** Opening Information supplied block **

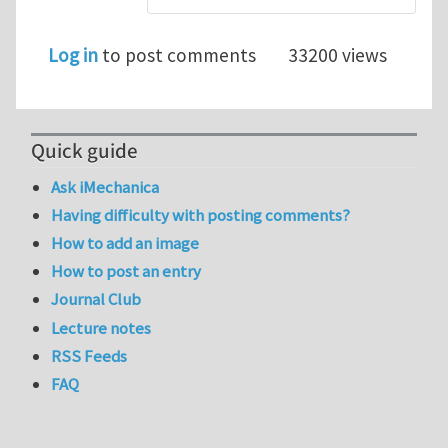
Log in
to post comments
33200 views
Quick guide
Ask iMechanica
Having difficulty with posting comments?
How to add an image
How to post an entry
Journal Club
Lecture notes
RSS Feeds
FAQ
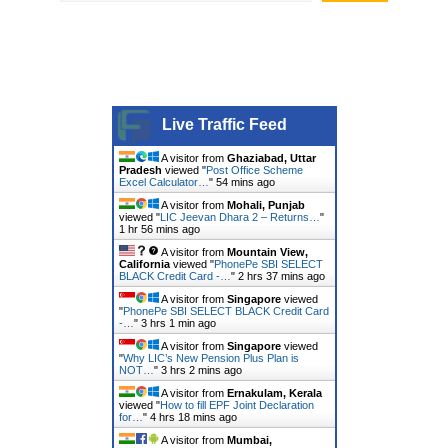
Live Traffic Feed
A visitor from
Ghaziabad, Uttar
Pradesh
viewed "
Post Office Scheme
Excel Calculator…
"
54 mins ago
A visitor from
Mohali, Punjab
viewed "
LIC Jeevan Dhara 2 – Returns…
"
1 hr 56 mins ago
A visitor from
Mountain View,
California
viewed "
PhonePe SBI SELECT
BLACK Credit Card -…
"
2 hrs 37 mins ago
A visitor from
Singapore
viewed
"
PhonePe SBI SELECT BLACK Credit Card
-…
"
3 hrs 1 min ago
A visitor from
Singapore
viewed
"
Why LIC’s New Pension Plus Plan is
NOT…
"
3 hrs 2 mins ago
A visitor from
Ernakulam, Kerala
viewed "
How to fill EPF Joint Declaration
for…
"
4 hrs 18 mins ago
A visitor from
Mumbai,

** Closing Information supplied block **

* _Your objective_: Count how many lines in the data above include the string "Credit", and write only that number.

* _Task output_: 2